■ WHAT NEEDS TO BE DONE ■
Each line below containing the word "proyectos" needs to be shown.

[Saved data entries]
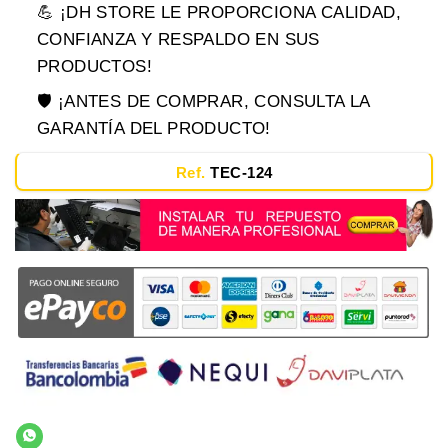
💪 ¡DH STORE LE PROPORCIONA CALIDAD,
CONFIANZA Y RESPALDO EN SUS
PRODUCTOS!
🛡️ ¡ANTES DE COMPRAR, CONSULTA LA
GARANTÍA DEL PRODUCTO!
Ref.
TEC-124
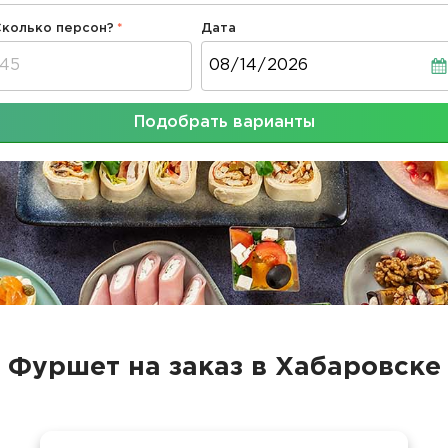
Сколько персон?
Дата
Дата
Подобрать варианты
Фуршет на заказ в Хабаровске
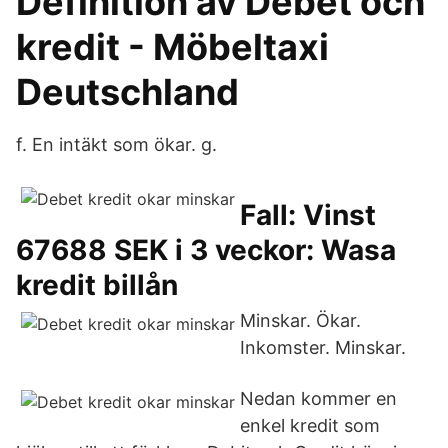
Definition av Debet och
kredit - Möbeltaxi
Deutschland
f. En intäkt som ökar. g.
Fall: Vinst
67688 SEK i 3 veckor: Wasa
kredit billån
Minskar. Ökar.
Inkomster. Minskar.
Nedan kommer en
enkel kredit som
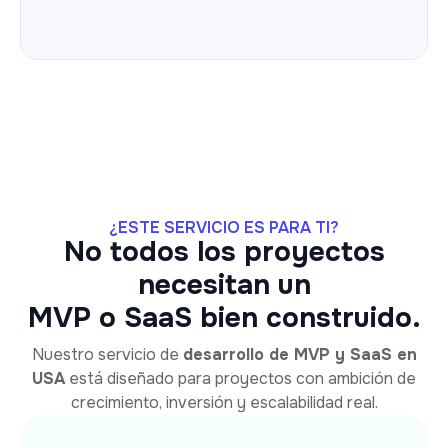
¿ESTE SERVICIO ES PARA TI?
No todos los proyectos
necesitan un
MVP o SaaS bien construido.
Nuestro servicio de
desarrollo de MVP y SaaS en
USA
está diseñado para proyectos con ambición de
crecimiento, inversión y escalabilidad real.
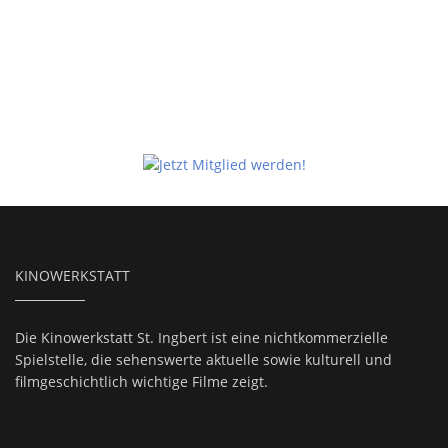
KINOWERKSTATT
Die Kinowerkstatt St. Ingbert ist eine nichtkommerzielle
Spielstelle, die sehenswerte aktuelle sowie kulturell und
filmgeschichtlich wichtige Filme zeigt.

---

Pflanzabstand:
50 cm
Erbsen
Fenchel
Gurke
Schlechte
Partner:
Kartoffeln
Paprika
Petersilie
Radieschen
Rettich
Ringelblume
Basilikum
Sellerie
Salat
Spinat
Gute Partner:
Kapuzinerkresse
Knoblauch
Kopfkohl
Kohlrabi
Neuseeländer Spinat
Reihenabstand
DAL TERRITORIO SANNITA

■ ANSWER FOR THIS EXERCISE ■
No todos los proyectos
está diseñado para proyectos con ambición de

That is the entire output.